Jan. 10—Bemidji State Class of 1961 alumnus and longtime BSU supporter Frederick Baker died on Dec. 27 in Bismarck, N.D. He was 84.

"BSU joins Fred's loved ones in mourning the loss of a great man," said Adrian Dunn, the BSU Alumni & Foundation's director of development, in a release. "Bemidji State and Beaver athletics will forever be grateful for the impact Fred made here."

Baker's greatest lasting legacy at BSU will be his efforts to help the university reimagine the John Glas Fieldhouse. Largely through a generous donation from Baker, Bemidji State renovated its former hockey facility in 2019 to include a weight room, field turf, batting cages and other amenities that provide an indoor training facility for every BSU athletic program.

The facility — the Frederick P. Baker Training Center — was named in his honor.

"Fred loved Beaver athletics and was able to provide a gift that will continue to keep on giving for many years to come," Dunn said. "The recent success of our athletic programs is directly related to Fred's generosity and his commitment to Bemidji State."

As a student, Baker graduated from Bemidji State College in 1961 after competing as a member of the Beavers track and field, cross country, basketball and football teams. He was also heavily involved on campus as the Northern Student newspaper's assistant editor and a member of the glee club and band. He was a 2021 inductee to the Bemidji State Athletic Hall of Fame as a John S. Glas Honorary Letter Winner.

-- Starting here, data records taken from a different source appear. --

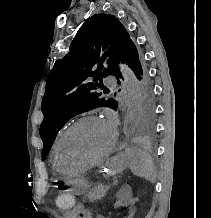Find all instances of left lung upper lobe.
I'll return each instance as SVG.
<instances>
[{
	"mask_svg": "<svg viewBox=\"0 0 211 218\" xmlns=\"http://www.w3.org/2000/svg\"><path fill=\"white\" fill-rule=\"evenodd\" d=\"M120 61L142 81L141 121L146 129L152 130L155 107L144 56L115 16L95 14L83 23L70 44L69 53L55 62L48 75L41 105L44 114L40 127L42 160L70 118L99 106L117 109L113 98H99L102 93L96 90L109 92L102 83V78L107 76H115L118 84L121 83L124 78L118 67Z\"/></svg>",
	"mask_w": 211,
	"mask_h": 218,
	"instance_id": "obj_1",
	"label": "left lung upper lobe"
}]
</instances>
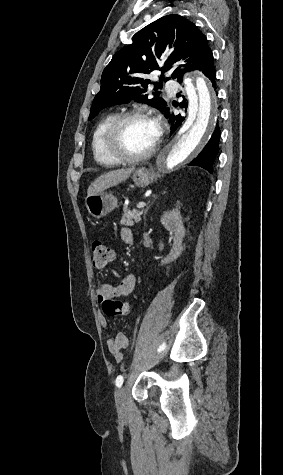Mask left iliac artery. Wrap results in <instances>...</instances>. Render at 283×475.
I'll return each instance as SVG.
<instances>
[{
  "label": "left iliac artery",
  "mask_w": 283,
  "mask_h": 475,
  "mask_svg": "<svg viewBox=\"0 0 283 475\" xmlns=\"http://www.w3.org/2000/svg\"><path fill=\"white\" fill-rule=\"evenodd\" d=\"M165 347H166V344L163 343V344L159 347L158 352L163 351V350L165 349ZM123 381H124L123 376L119 375V376L116 378V381H115V382H116V386H117V387H121L122 384H123Z\"/></svg>",
  "instance_id": "1"
}]
</instances>
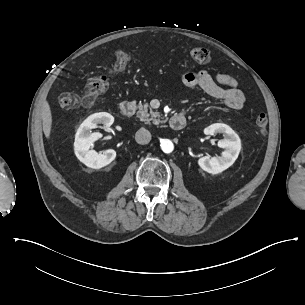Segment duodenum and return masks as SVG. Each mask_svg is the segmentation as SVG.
Returning <instances> with one entry per match:
<instances>
[{
	"instance_id": "1",
	"label": "duodenum",
	"mask_w": 305,
	"mask_h": 305,
	"mask_svg": "<svg viewBox=\"0 0 305 305\" xmlns=\"http://www.w3.org/2000/svg\"><path fill=\"white\" fill-rule=\"evenodd\" d=\"M136 111V106L133 102L124 101L120 105V113L122 116L128 118L134 115ZM170 127L174 130H180L185 126L186 118L182 113H176L170 118Z\"/></svg>"
}]
</instances>
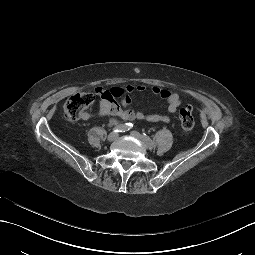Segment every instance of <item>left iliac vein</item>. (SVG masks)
Masks as SVG:
<instances>
[{"label":"left iliac vein","instance_id":"4c4485c4","mask_svg":"<svg viewBox=\"0 0 255 255\" xmlns=\"http://www.w3.org/2000/svg\"><path fill=\"white\" fill-rule=\"evenodd\" d=\"M131 135H132L133 137H135L136 139H138V140H140L141 142L144 143L143 136H142L139 132H137V131H131ZM144 145H145V147L148 148V149H152V148L154 147V145L149 146V145H146L145 143H144Z\"/></svg>","mask_w":255,"mask_h":255}]
</instances>
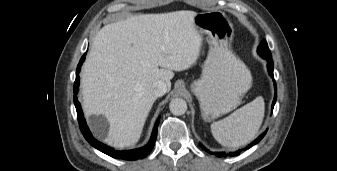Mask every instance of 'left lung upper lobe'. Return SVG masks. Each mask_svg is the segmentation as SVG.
Segmentation results:
<instances>
[{
    "label": "left lung upper lobe",
    "mask_w": 337,
    "mask_h": 171,
    "mask_svg": "<svg viewBox=\"0 0 337 171\" xmlns=\"http://www.w3.org/2000/svg\"><path fill=\"white\" fill-rule=\"evenodd\" d=\"M257 52L262 58H271L272 57L266 40H263L260 43V45L257 48Z\"/></svg>",
    "instance_id": "1"
}]
</instances>
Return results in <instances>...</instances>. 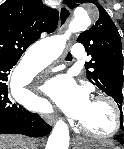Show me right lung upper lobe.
<instances>
[{
  "label": "right lung upper lobe",
  "mask_w": 124,
  "mask_h": 149,
  "mask_svg": "<svg viewBox=\"0 0 124 149\" xmlns=\"http://www.w3.org/2000/svg\"><path fill=\"white\" fill-rule=\"evenodd\" d=\"M58 18L41 0H6L0 6V62L18 61L42 32L56 29Z\"/></svg>",
  "instance_id": "1"
}]
</instances>
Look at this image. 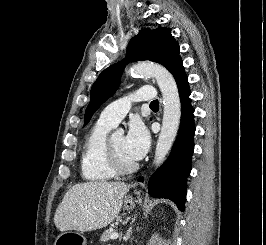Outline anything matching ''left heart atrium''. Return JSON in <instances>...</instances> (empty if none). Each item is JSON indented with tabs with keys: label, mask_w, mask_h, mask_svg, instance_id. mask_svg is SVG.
<instances>
[{
	"label": "left heart atrium",
	"mask_w": 266,
	"mask_h": 245,
	"mask_svg": "<svg viewBox=\"0 0 266 245\" xmlns=\"http://www.w3.org/2000/svg\"><path fill=\"white\" fill-rule=\"evenodd\" d=\"M149 140L144 124L139 120L131 121L123 141V148L129 159L134 163L141 160L149 147Z\"/></svg>",
	"instance_id": "left-heart-atrium-1"
}]
</instances>
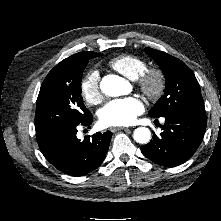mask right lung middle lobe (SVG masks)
Wrapping results in <instances>:
<instances>
[{
    "mask_svg": "<svg viewBox=\"0 0 221 221\" xmlns=\"http://www.w3.org/2000/svg\"><path fill=\"white\" fill-rule=\"evenodd\" d=\"M98 56L95 53L93 57ZM88 60L59 63L46 76L36 103V133L57 126L78 125L91 115L81 96L82 74Z\"/></svg>",
    "mask_w": 221,
    "mask_h": 221,
    "instance_id": "right-lung-middle-lobe-1",
    "label": "right lung middle lobe"
}]
</instances>
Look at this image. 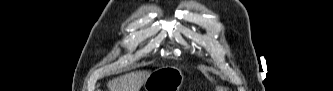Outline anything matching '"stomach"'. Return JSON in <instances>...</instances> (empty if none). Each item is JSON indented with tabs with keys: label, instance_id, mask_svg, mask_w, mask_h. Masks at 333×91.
<instances>
[{
	"label": "stomach",
	"instance_id": "1",
	"mask_svg": "<svg viewBox=\"0 0 333 91\" xmlns=\"http://www.w3.org/2000/svg\"><path fill=\"white\" fill-rule=\"evenodd\" d=\"M183 82L184 75L179 68L160 67L148 75L143 89L144 91H180Z\"/></svg>",
	"mask_w": 333,
	"mask_h": 91
}]
</instances>
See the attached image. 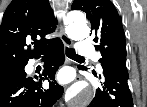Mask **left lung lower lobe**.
<instances>
[{
	"mask_svg": "<svg viewBox=\"0 0 147 107\" xmlns=\"http://www.w3.org/2000/svg\"><path fill=\"white\" fill-rule=\"evenodd\" d=\"M104 82L88 107H134L128 86L126 57L113 56L102 63ZM79 69L86 70L84 66ZM93 74L96 76L95 71Z\"/></svg>",
	"mask_w": 147,
	"mask_h": 107,
	"instance_id": "0a47b994",
	"label": "left lung lower lobe"
}]
</instances>
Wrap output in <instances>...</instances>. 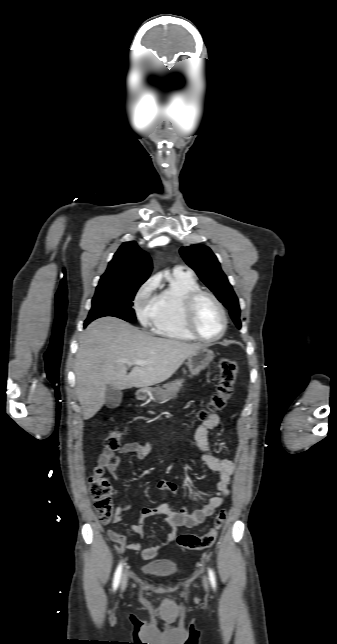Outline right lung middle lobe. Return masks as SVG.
Wrapping results in <instances>:
<instances>
[{
    "label": "right lung middle lobe",
    "instance_id": "1",
    "mask_svg": "<svg viewBox=\"0 0 337 644\" xmlns=\"http://www.w3.org/2000/svg\"><path fill=\"white\" fill-rule=\"evenodd\" d=\"M141 284L97 286L92 308L84 325L87 326L93 320L104 316H114L128 322H135L132 301Z\"/></svg>",
    "mask_w": 337,
    "mask_h": 644
}]
</instances>
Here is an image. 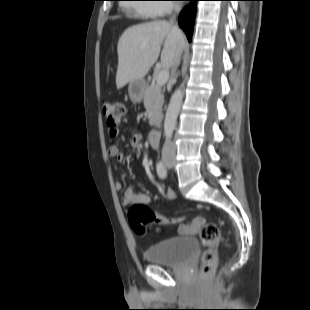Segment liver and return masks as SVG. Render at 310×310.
I'll use <instances>...</instances> for the list:
<instances>
[{
	"label": "liver",
	"mask_w": 310,
	"mask_h": 310,
	"mask_svg": "<svg viewBox=\"0 0 310 310\" xmlns=\"http://www.w3.org/2000/svg\"><path fill=\"white\" fill-rule=\"evenodd\" d=\"M184 45L183 33L167 21H153L127 28L117 46V88L131 81L143 80L157 61L160 51L162 67L170 69Z\"/></svg>",
	"instance_id": "1"
}]
</instances>
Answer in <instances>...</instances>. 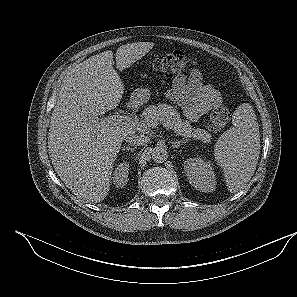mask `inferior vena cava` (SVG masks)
<instances>
[{
    "label": "inferior vena cava",
    "instance_id": "obj_1",
    "mask_svg": "<svg viewBox=\"0 0 297 297\" xmlns=\"http://www.w3.org/2000/svg\"><path fill=\"white\" fill-rule=\"evenodd\" d=\"M125 141L131 146H143L149 141V138L145 135L131 133L125 137Z\"/></svg>",
    "mask_w": 297,
    "mask_h": 297
}]
</instances>
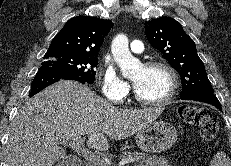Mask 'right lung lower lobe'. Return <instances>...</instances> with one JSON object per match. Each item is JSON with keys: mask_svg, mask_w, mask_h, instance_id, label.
Instances as JSON below:
<instances>
[{"mask_svg": "<svg viewBox=\"0 0 231 166\" xmlns=\"http://www.w3.org/2000/svg\"><path fill=\"white\" fill-rule=\"evenodd\" d=\"M75 80L81 83H87L82 77L64 72L62 70L53 68V67H47V66H41L35 75V78L32 81L31 85V91L29 94V97H32L33 95L37 94L47 86L61 80Z\"/></svg>", "mask_w": 231, "mask_h": 166, "instance_id": "obj_1", "label": "right lung lower lobe"}]
</instances>
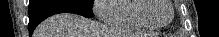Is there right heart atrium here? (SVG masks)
Wrapping results in <instances>:
<instances>
[{
    "mask_svg": "<svg viewBox=\"0 0 219 37\" xmlns=\"http://www.w3.org/2000/svg\"><path fill=\"white\" fill-rule=\"evenodd\" d=\"M117 0H95L93 11L99 20L112 24L116 19Z\"/></svg>",
    "mask_w": 219,
    "mask_h": 37,
    "instance_id": "right-heart-atrium-1",
    "label": "right heart atrium"
}]
</instances>
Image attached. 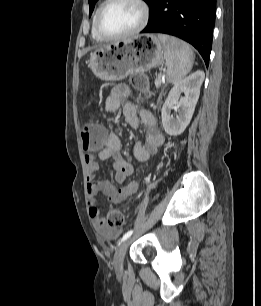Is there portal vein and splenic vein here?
Returning a JSON list of instances; mask_svg holds the SVG:
<instances>
[{
	"label": "portal vein and splenic vein",
	"instance_id": "portal-vein-and-splenic-vein-1",
	"mask_svg": "<svg viewBox=\"0 0 261 306\" xmlns=\"http://www.w3.org/2000/svg\"><path fill=\"white\" fill-rule=\"evenodd\" d=\"M160 80V78H158L155 82V85L157 86L158 85V81ZM161 81V80H160Z\"/></svg>",
	"mask_w": 261,
	"mask_h": 306
}]
</instances>
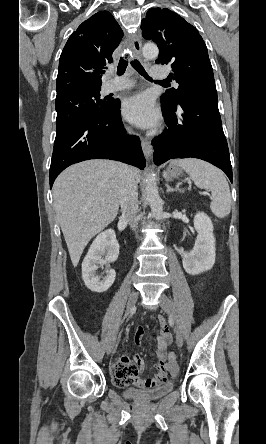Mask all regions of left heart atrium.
<instances>
[{"label": "left heart atrium", "mask_w": 266, "mask_h": 444, "mask_svg": "<svg viewBox=\"0 0 266 444\" xmlns=\"http://www.w3.org/2000/svg\"><path fill=\"white\" fill-rule=\"evenodd\" d=\"M122 112L128 121L141 128L153 127L159 120L151 97L144 93L127 98L123 103Z\"/></svg>", "instance_id": "1"}]
</instances>
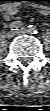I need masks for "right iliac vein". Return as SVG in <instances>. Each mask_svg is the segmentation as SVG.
Instances as JSON below:
<instances>
[{
	"instance_id": "right-iliac-vein-1",
	"label": "right iliac vein",
	"mask_w": 50,
	"mask_h": 111,
	"mask_svg": "<svg viewBox=\"0 0 50 111\" xmlns=\"http://www.w3.org/2000/svg\"><path fill=\"white\" fill-rule=\"evenodd\" d=\"M14 35H15L14 31H8L7 34H6L8 39H11Z\"/></svg>"
}]
</instances>
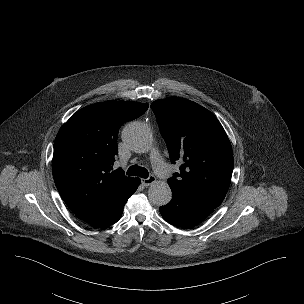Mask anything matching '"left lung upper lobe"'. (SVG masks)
<instances>
[{
    "instance_id": "5c2ea615",
    "label": "left lung upper lobe",
    "mask_w": 304,
    "mask_h": 304,
    "mask_svg": "<svg viewBox=\"0 0 304 304\" xmlns=\"http://www.w3.org/2000/svg\"><path fill=\"white\" fill-rule=\"evenodd\" d=\"M172 163L180 172L168 179L172 192L217 208L228 191L233 152L218 119L206 108L183 98L151 104Z\"/></svg>"
}]
</instances>
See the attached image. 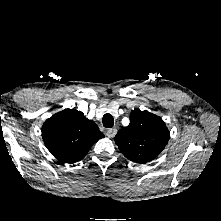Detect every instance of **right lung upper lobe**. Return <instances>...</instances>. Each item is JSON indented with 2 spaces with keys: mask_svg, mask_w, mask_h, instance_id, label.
<instances>
[{
  "mask_svg": "<svg viewBox=\"0 0 221 221\" xmlns=\"http://www.w3.org/2000/svg\"><path fill=\"white\" fill-rule=\"evenodd\" d=\"M42 137L51 154L64 164L83 159L104 134L81 111L65 109L44 122Z\"/></svg>",
  "mask_w": 221,
  "mask_h": 221,
  "instance_id": "obj_1",
  "label": "right lung upper lobe"
}]
</instances>
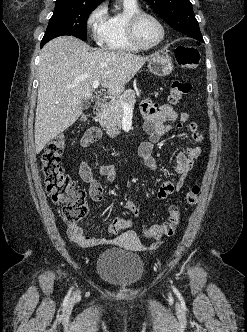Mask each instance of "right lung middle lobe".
<instances>
[{
	"label": "right lung middle lobe",
	"instance_id": "right-lung-middle-lobe-1",
	"mask_svg": "<svg viewBox=\"0 0 247 332\" xmlns=\"http://www.w3.org/2000/svg\"><path fill=\"white\" fill-rule=\"evenodd\" d=\"M101 2L92 0H57L46 31L61 30L85 41L90 13Z\"/></svg>",
	"mask_w": 247,
	"mask_h": 332
}]
</instances>
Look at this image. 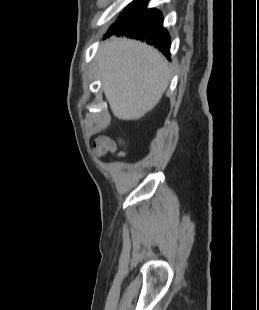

In the years following his graduation, Baker became a regular supporter on the sidelines of BSU road games, provided meals for the football and men's basketball teams when on the road and funded a scholarship for women's track and field/cross country. Baker was also active with the American Indian Resource Center, providing opportunities for prospective and current Native American students.

Baker — who was three-quarters Mandan-Hidatsa Indian and one-quarter Irish — was also a champion of American Indians all throughout his professional career. He taught and coached, then forged a career in public health and health care administration — always with some direct or indirect connection to American Indian communities.

Baker's family is planning to hold a memorial service in April in Mandaree, N.D.